Father Driscoll Lecture on The Eucharist and Social Justice

by Dan Carpenter

The closing words of the Mass, with their admonition to go and serve the Lord, should be taken not just as a personal blessing but as marching orders to build a better world. Eucharist without action on behalf of the deprived and oppressed is empty ritual.

Such was the resounding message from Father Michael S. Driscoll, internationally noted speaker, liturgical scholar and professor emeritus at the University of Notre Dame, who delivered the Hesburgh Lecture Dec. 14 to an enthusiastic gathering at St. Thomas Aquinas Catholic Church.

“We become what we celebrate,” he said of the call to sacrifice implicit in the Eucharistic rite. “We are the broken bread, the wine poured out.”

That means public, not just internal and close-to-home religious practice, he added, quoting as authorities the three latest popes and other prominent Catholic thinkers, including Notre Dame professor Gustavo Gutierrez, a founding father of the Latin American movement known as Liberation Theology.

Father Driscoll’s presentation, entitled “The Eucharist and Social Justice,” was accompanied by a documentary film of a Mass for migrants concelebrated on both sides of the border security fence between El Paso, Texas and Juarez, Mexico.

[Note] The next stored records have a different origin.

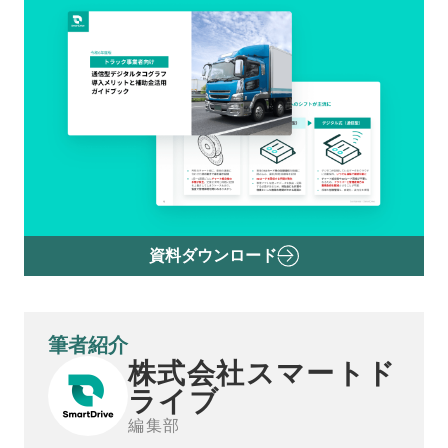
資料ダウンロード
筆者紹介
株式会社スマートド
ライブ
編集部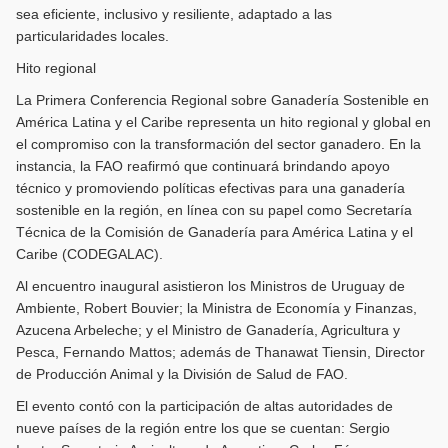
sea eficiente, inclusivo y resiliente, adaptado a las
particularidades locales.
Hito regional
La Primera Conferencia Regional sobre Ganadería Sostenible en
América Latina y el Caribe representa un hito regional y global en
el compromiso con la transformación del sector ganadero. En la
instancia, la FAO reafirmó que continuará brindando apoyo
técnico y promoviendo políticas efectivas para una ganadería
sostenible en la región, en línea con su papel como Secretaría
Técnica de la Comisión de Ganadería para América Latina y el
Caribe (CODEGALAC).
Al encuentro inaugural asistieron los Ministros de Uruguay de
Ambiente, Robert Bouvier; la Ministra de Economía y Finanzas,
Azucena Arbeleche; y el Ministro de Ganadería, Agricultura y
Pesca, Fernando Mattos; además de Thanawat Tiensin, Director
de Producción Animal y la División de Salud de FAO.
El evento contó con la participación de altas autoridades de
nueve países de la región entre los que se cuentan: Sergio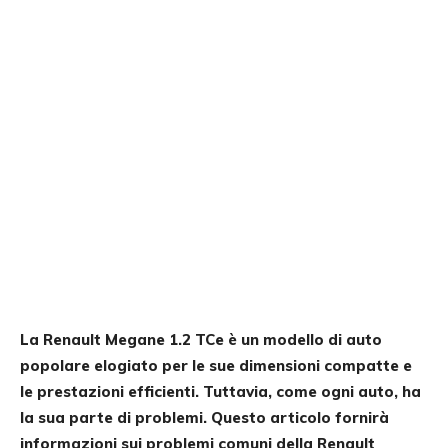
La Renault Megane 1.2 TCe è un modello di auto
popolare elogiato per le sue dimensioni compatte e
le prestazioni efficienti. Tuttavia, come ogni auto, ha
la sua parte di problemi. Questo articolo fornirà
informazioni sui problemi comuni della Renault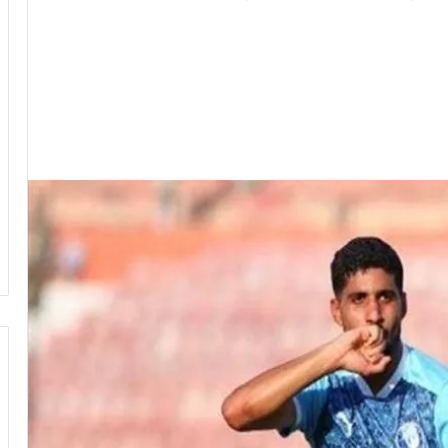
وزير
الشباب
والرياضة
يهنئ
منتخب
مصر
للشطرنج
بال متزايد على
حلة الأولى للتنسيق
وزير الشباب والرياضة يهنئ منتخب
مصر للشطرنج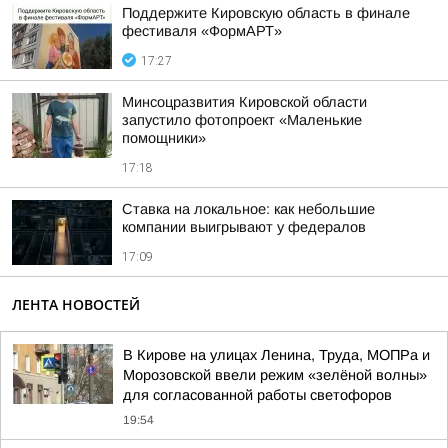
Поддержите Кировскую область в финале
фестиваля «ФормАРТ»
17:27
Минсоцразвития Кировской области
запустило фотопроект «Маленькие
помощники»
17:18
Ставка на локальное: как небольшие
компании выигрывают у федералов
17:09
ЛЕНТА НОВОСТЕЙ
В Кирове на улицах Ленина, Труда, МОПРа и
Морозовской ввели режим «зелёной волны»
для согласованной работы светофоров
19:54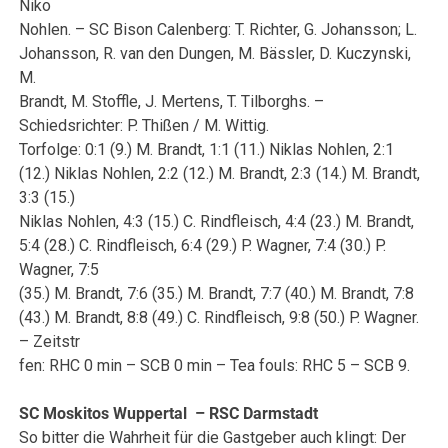
Niko
Nohlen. – SC Bison Calenberg: T. Richter, G. Johansson; L.
Johansson, R. van den Dungen, M. Bässler, D. Kuczynski,
M.
Brandt, M. Stoffle, J. Mertens, T. Tilborghs. –
Schiedsrichter: P. Thißen / M. Wittig.
Torfolge: 0:1 (9.) M. Brandt, 1:1 (11.) Niklas Nohlen, 2:1
(12.) Niklas Nohlen, 2:2 (12.) M. Brandt, 2:3 (14.) M. Brandt,
3:3 (15.)
Niklas Nohlen, 4:3 (15.) C. Rindfleisch, 4:4 (23.) M. Brandt,
5:4 (28.) C. Rindfleisch, 6:4 (29.) P. Wagner, 7:4 (30.) P.
Wagner, 7:5
(35.) M. Brandt, 7:6 (35.) M. Brandt, 7:7 (40.) M. Brandt, 7:8
(43.) M. Brandt, 8:8 (49.) C. Rindfleisch, 9:8 (50.) P. Wagner.
– Zeitstr
fen: RHC 0 min – SCB 0 min – Tea fouls: RHC 5 – SCB 9.
SC Moskitos Wuppertal – RSC Darmstadt
So bitter die Wahrheit für die Gastgeber auch klingt: Der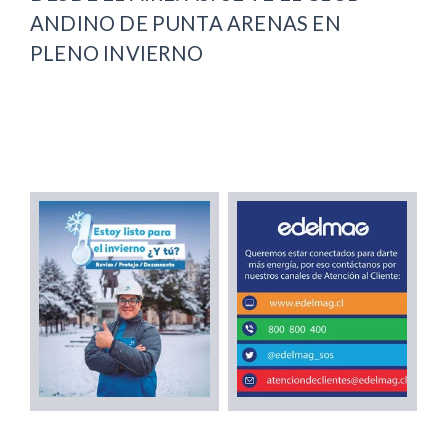
ANDINO DE PUNTA ARENAS EN
PLENO INVIERNO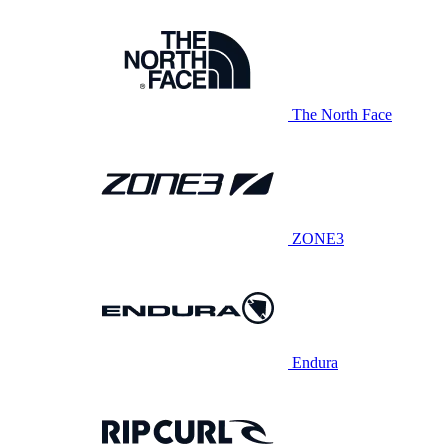
The North Face
ZONE3
Endura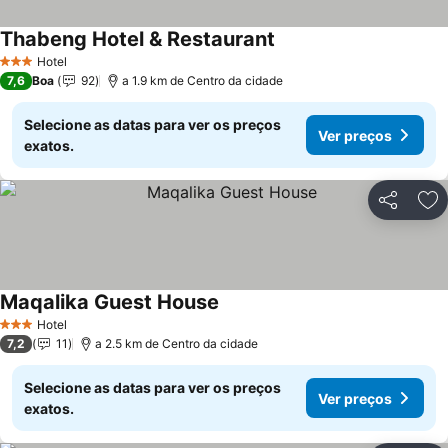
Thabeng Hotel & Restaurant
Hotel
3 Estrelas
7,6
Boa
92
a 1.9 km de Centro da cidade
Selecione as datas para ver os preços
Ver preços
exatos.
Partilhar
Ad
Maqalika Guest House
Hotel
3 Estrelas
7,2
11
a 2.5 km de Centro da cidade
Selecione as datas para ver os preços
Ver preços
exatos.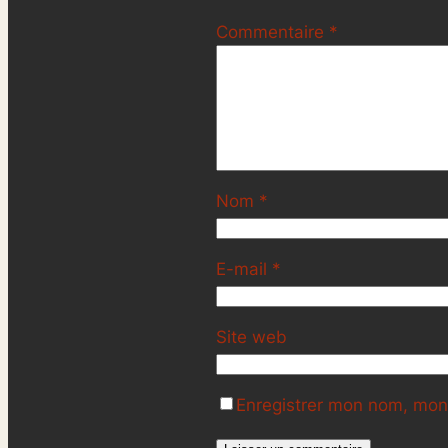
Commentaire
*
Nom
*
E-mail
*
Site web
Enregistrer mon nom, mon 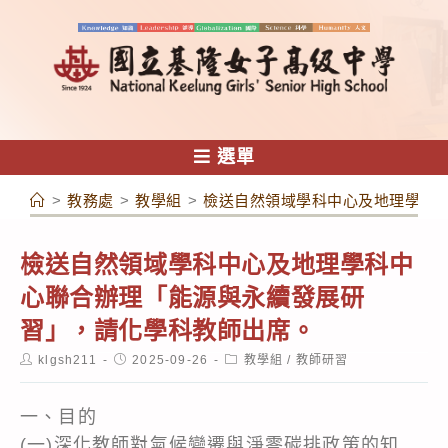
跳
轉
至
主
要
內
選單
容
>
教務處
>
教學組
>
檢送自然領域學科中心及地理學科
檢送自然領域學科中心及地理學科中
心聯合辦理「能源與永續發展研
習」，請化學科教師出席。
Post
Post
Post
klgsh211
2025-09-26
教學組
/
教師研習
author:
published:
category:
一、目的
(一)深化教師對氣候變遷與淨零碳排政策的知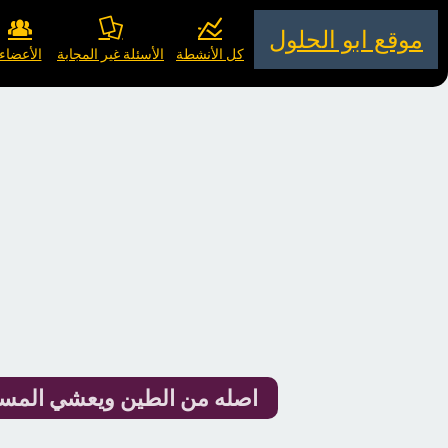
موقع ابو الحلول
كل الأنشطة
الأسئلة غير المجابة
الأعضاء
اصله من الطين ويعشي المس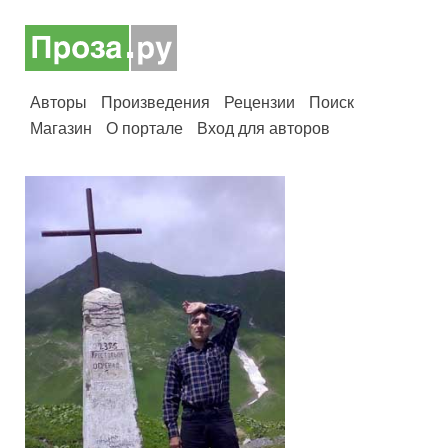
Авторы
Произведения
Рецензии
Поиск
Магазин
О портале
Вход для авторов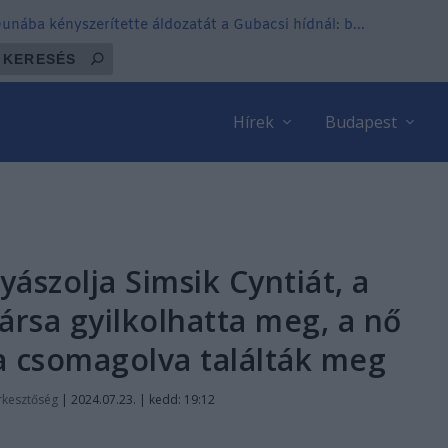
 Dunába kényszerítette áldozatát a Gubacsi hídnál: b...
Hírek
Budapest
ászolja Simsik Cyntiát, a
ársa gyilkolhatta meg, a nő
ba csomagolva találták meg
rkesztőség
|
2024.07.23. | kedd: 19:12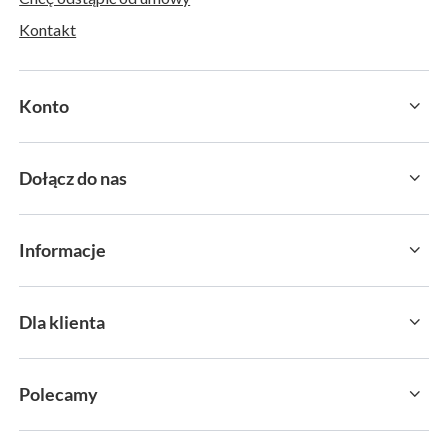
Kontakt
Konto
Dołącz do nas
Informacje
Dla klienta
Polecamy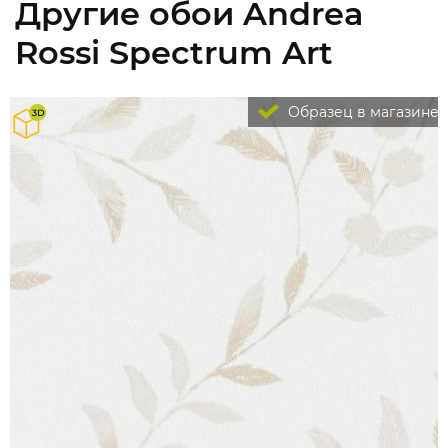
Другие обои Andrea
Rossi Spectrum Art
Образец в магазине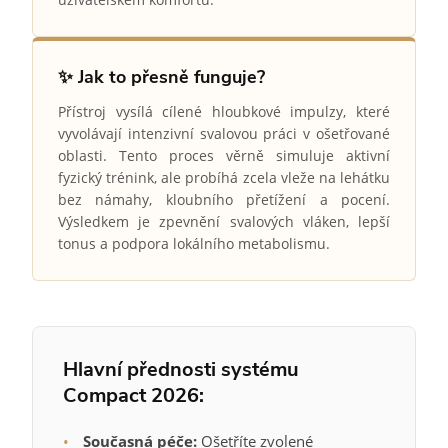
✨ Jak to přesně funguje?
Přístroj vysílá cílené hloubkové impulzy, které
vyvolávají intenzivní svalovou práci v ošetřované
oblasti. Tento proces věrně simuluje aktivní
fyzický trénink, ale probíhá zcela vleže na lehátku
bez námahy, kloubního přetížení a pocení.
Výsledkem je zpevnění svalových vláken, lepší
tonus a podpora lokálního metabolismu.
Hlavní přednosti systému
Compact 2026:
•
Současná péče:
Ošetříte zvolené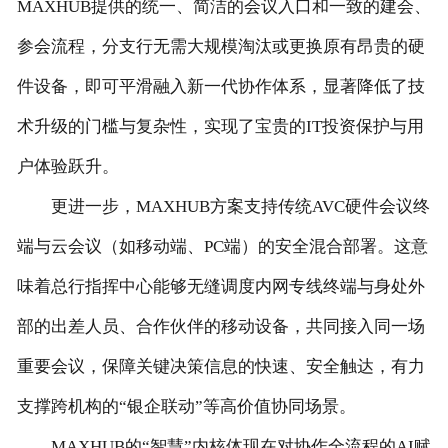
MAXHUB提供的统一、简洁的会议入口和一致的建会、
参会流程，分支行无需大规模淘汰或更换原有昂贵的硬
件设备，即可平滑融入新一代协作体系，显著降低了技
术升级的门槛与复杂性，实现了宝贵的IT投资保护与用
户体验跃升。
更进一步，MAXHUB方案支持传统AVC硬件会议终
端与云会议（如移动端、PC端）的安全混合部署。这意
味着总行指挥中心能够无缝调度内网专线终端与身处外
部的出差人员、合作伙伴的移动设备，共同接入同一场
重要会议，保障关键决策信息的快速、安全触达，有力
支撑跨机构的“银企联动”等高价值协同场景。
MAXHUB的“智慧”内核体现在对协作全流程的AI赋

Bishops and archbishops from both nations led the service, whose attendees included families still separated by the barriers and whose honorees, identified on crosses, were those who had died trying to make their way into the United States.

Relaying the film’s call for fair and compassionate immigration policy, Father Driscoll evoked the seminal Judeo-Christian experience of liberation and warned “As freed people, we must take care that we don’t become oppressors ourselves.”

Co-founder of the Sacred Music Program at Notre Dame and possessor of a resonant voice himself, Father Driscoll warmed up his audience by leading a sing-along about linkages in  Catholic worship, with liturgy and doctrine leading to the necessity of ethical living.

Mass, he pointed out, owes its name to the Latin “missa,” referring to being sent. To cite another derivative, attending Mass authentically is taking on a mission, with all its risks and hardships: “The Eucharist implicates us.”

In that regard, he offered and solicited ideas for modifying the current closing rites of the Mass “to make them more of a mission prompt.” Dispensing with parish announcements at that point of the service was one of his suggestions.

A priest 40 years and the holder of doctoral degrees in theology and philosophy, Father Driscoll ministered many years in the Diocese of Fort Wayne-South Bend and now consults with clergy in the Diocese of Helena, Mont. Among many distinctions, he has been president of the Catholic Academy of Liturgy and an advisor to the standing committee on liturgy U.S. Conference of Catholic Bishops.